> Exercise description
What lines in the entries hold the string "rows"? List them.

> Entries supplied
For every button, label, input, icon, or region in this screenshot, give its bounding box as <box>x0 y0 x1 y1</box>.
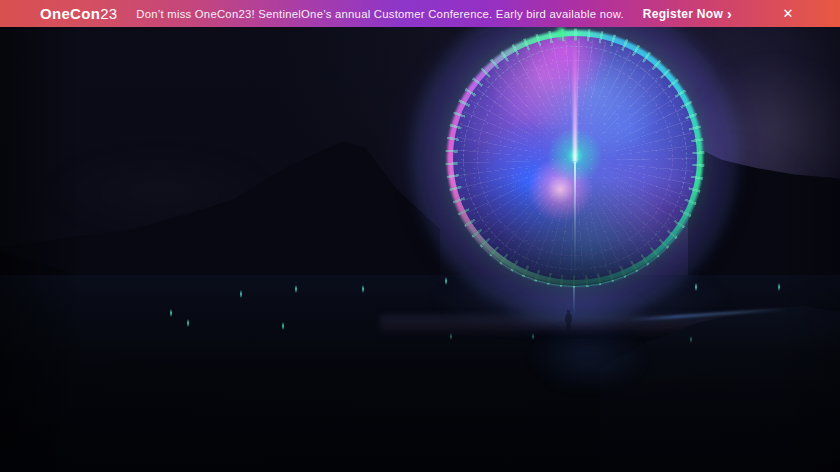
portal-orb <box>447 30 703 286</box>
light-streak <box>187 319 189 327</box>
light-streak <box>170 309 172 317</box>
onecon-landing-page: OneCon23 Don’t miss OneCon23! SentinelOn… <box>0 0 840 472</box>
register-now-link[interactable]: Register Now › <box>643 7 732 21</box>
light-streak <box>532 333 534 340</box>
onecon-logo[interactable]: OneCon23 <box>40 5 117 22</box>
close-icon: ✕ <box>783 7 794 20</box>
banner-message: Don’t miss OneCon23! SentinelOne’s annua… <box>117 8 642 20</box>
portal-bottom-fade <box>447 30 703 286</box>
light-streak <box>362 285 364 293</box>
onecon-logo-year: 23 <box>100 5 117 22</box>
light-streak <box>282 322 284 330</box>
light-streak <box>240 290 242 298</box>
register-now-label: Register Now <box>643 7 723 21</box>
announcement-banner: OneCon23 Don’t miss OneCon23! SentinelOn… <box>0 0 840 27</box>
light-streak <box>450 333 452 340</box>
onecon-logo-brand: OneCon <box>40 5 100 22</box>
banner-close-button[interactable]: ✕ <box>780 6 796 22</box>
hero-image <box>0 27 840 472</box>
light-streak <box>778 283 780 291</box>
ground-light-patch <box>528 323 648 393</box>
chevron-right-icon: › <box>727 7 732 21</box>
light-streak <box>295 285 297 293</box>
light-streak <box>690 336 692 343</box>
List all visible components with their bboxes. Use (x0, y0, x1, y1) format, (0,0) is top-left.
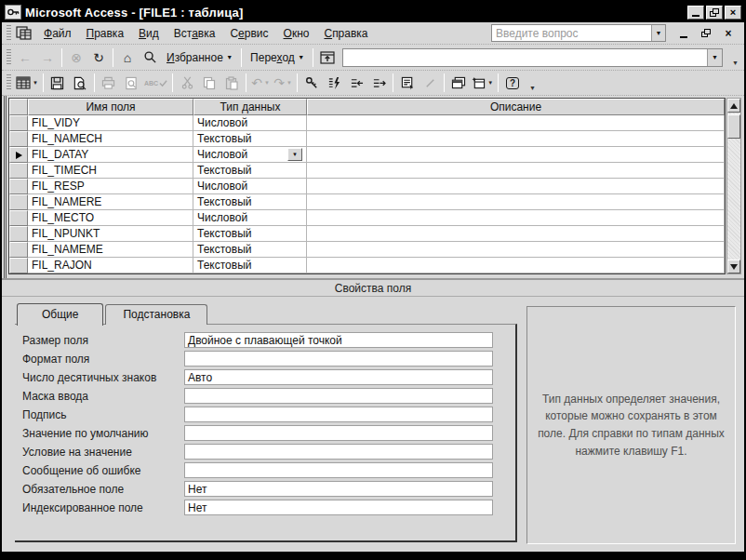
column-header-description[interactable]: Описание (307, 99, 725, 115)
properties-button[interactable] (396, 73, 419, 93)
property-validation-rule-input[interactable] (184, 444, 493, 460)
scrollbar-thumb[interactable] (727, 114, 740, 139)
delete-rows-button[interactable] (367, 73, 390, 93)
field-name-cell[interactable]: FIL_TIMECH (28, 163, 193, 179)
undo-button[interactable]: ↶▼ (249, 73, 272, 93)
show-web-toolbar-button[interactable] (316, 47, 339, 68)
save-button[interactable] (47, 73, 69, 93)
field-desc-cell[interactable] (307, 210, 725, 226)
toolbar-grip[interactable] (7, 49, 11, 66)
address-combobox[interactable]: ▼ (342, 48, 723, 67)
row-selector[interactable] (9, 115, 28, 131)
row-selector[interactable] (9, 258, 28, 273)
property-caption-input[interactable] (184, 407, 493, 422)
field-name-cell[interactable]: FIL_NAMERE (28, 194, 193, 210)
column-header-field-name[interactable]: Имя поля (28, 99, 193, 115)
row-selector[interactable] (9, 226, 28, 242)
property-format-input[interactable] (184, 351, 493, 367)
minimize-button[interactable] (687, 6, 704, 20)
field-name-cell[interactable]: FIL_RAJON (28, 258, 193, 273)
help-button[interactable]: ? (501, 73, 524, 93)
grid-vertical-scrollbar[interactable] (726, 98, 741, 274)
go-menu[interactable]: Переход ▼ (245, 47, 310, 68)
insert-rows-button[interactable] (345, 73, 367, 93)
field-desc-cell[interactable] (307, 226, 725, 242)
property-required-input[interactable]: Нет (184, 481, 493, 497)
tab-general[interactable]: Общие (17, 303, 103, 326)
field-desc-cell[interactable] (307, 131, 725, 147)
field-name-cell[interactable]: FIL_RESP (28, 179, 193, 194)
menu-help[interactable]: Справка (316, 24, 375, 43)
row-selector[interactable] (9, 131, 28, 147)
property-decimal-places-input[interactable]: Авто (184, 369, 493, 385)
field-type-cell[interactable]: Текстовый (193, 226, 307, 242)
refresh-button[interactable]: ↻ (87, 47, 110, 68)
row-selector[interactable] (9, 179, 28, 194)
toolbar-grip[interactable] (7, 74, 11, 91)
copy-button[interactable] (198, 73, 220, 93)
access-key-icon[interactable] (5, 5, 21, 20)
ask-question-input[interactable]: Введите вопрос ▼ (491, 24, 666, 42)
field-desc-cell[interactable] (307, 194, 725, 210)
field-name-cell[interactable]: FIL_DATAY (28, 147, 193, 163)
print-preview-button[interactable] (120, 73, 142, 93)
menu-insert[interactable]: Вставка (167, 24, 223, 43)
print-button[interactable] (98, 73, 120, 93)
field-desc-cell[interactable] (307, 179, 725, 194)
field-type-cell[interactable]: Текстовый (193, 258, 307, 273)
property-default-value-input[interactable] (184, 425, 493, 441)
view-button[interactable]: ▼ (14, 73, 40, 93)
back-button[interactable]: ← (14, 47, 36, 68)
data-type-dropdown-button[interactable]: ▼ (287, 148, 302, 161)
menu-tools[interactable]: Сервис (222, 24, 275, 43)
ask-question-dropdown-icon[interactable]: ▼ (651, 25, 665, 41)
field-type-cell[interactable]: Числовой (193, 179, 307, 194)
field-type-cell[interactable]: Текстовый (193, 163, 307, 179)
field-type-cell[interactable]: Текстовый (193, 131, 307, 147)
property-input-mask-input[interactable] (184, 388, 493, 404)
property-validation-text-input[interactable] (184, 462, 493, 478)
field-desc-cell[interactable] (307, 242, 725, 258)
cut-button[interactable] (176, 73, 198, 93)
field-name-cell[interactable]: FIL_NPUNKT (28, 226, 193, 242)
file-search-button[interactable] (69, 73, 91, 93)
new-object-button[interactable]: ▼ (470, 73, 495, 93)
select-all-corner[interactable] (9, 99, 28, 115)
child-minimize-button[interactable] (677, 27, 690, 40)
toolbar-options-icon[interactable]: ▼ (526, 85, 540, 91)
tab-lookup[interactable]: Подстановка (105, 304, 207, 325)
row-selector[interactable] (9, 242, 28, 258)
property-field-size-input[interactable]: Двойное с плавающей точкой (184, 332, 493, 348)
stop-button[interactable]: ⊗ (65, 47, 87, 68)
primary-key-button[interactable] (300, 73, 323, 93)
property-indexed-input[interactable]: Нет (184, 500, 493, 515)
menu-edit[interactable]: Правка (79, 24, 132, 43)
field-desc-cell[interactable] (307, 115, 725, 131)
row-selector[interactable] (9, 194, 28, 210)
home-button[interactable]: ⌂ (116, 47, 139, 68)
close-button[interactable]: × (725, 6, 741, 20)
row-selector[interactable] (9, 163, 28, 179)
table-design-window-icon[interactable] (14, 25, 33, 41)
field-type-cell-active[interactable]: Числовой ▼ (193, 147, 307, 163)
paste-button[interactable] (220, 73, 243, 93)
scroll-down-button[interactable] (727, 260, 740, 273)
indexes-button[interactable] (323, 73, 345, 93)
favorites-menu[interactable]: Избранное ▼ (161, 47, 238, 68)
column-header-data-type[interactable]: Тип данных (193, 99, 307, 115)
field-desc-cell[interactable] (307, 163, 725, 179)
toolbar-grip[interactable] (7, 25, 11, 42)
child-restore-button[interactable] (699, 27, 713, 40)
toolbar-options-icon[interactable]: ▼ (728, 60, 742, 66)
field-type-cell[interactable]: Текстовый (193, 242, 307, 258)
menu-window[interactable]: Окно (276, 24, 317, 43)
search-web-button[interactable] (139, 47, 161, 68)
menu-file[interactable]: Файл (36, 24, 79, 43)
forward-button[interactable]: → (36, 47, 59, 68)
current-row-selector[interactable] (9, 147, 28, 163)
field-type-cell[interactable]: Числовой (193, 210, 307, 226)
restore-button[interactable] (706, 6, 723, 20)
field-type-cell[interactable]: Текстовый (193, 194, 307, 210)
child-close-button[interactable]: × (722, 27, 735, 40)
menu-view[interactable]: Вид (131, 24, 167, 43)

> The completed task
delete-rows-button[interactable] (367, 73, 390, 93)
insert-rows-button[interactable] (345, 73, 367, 93)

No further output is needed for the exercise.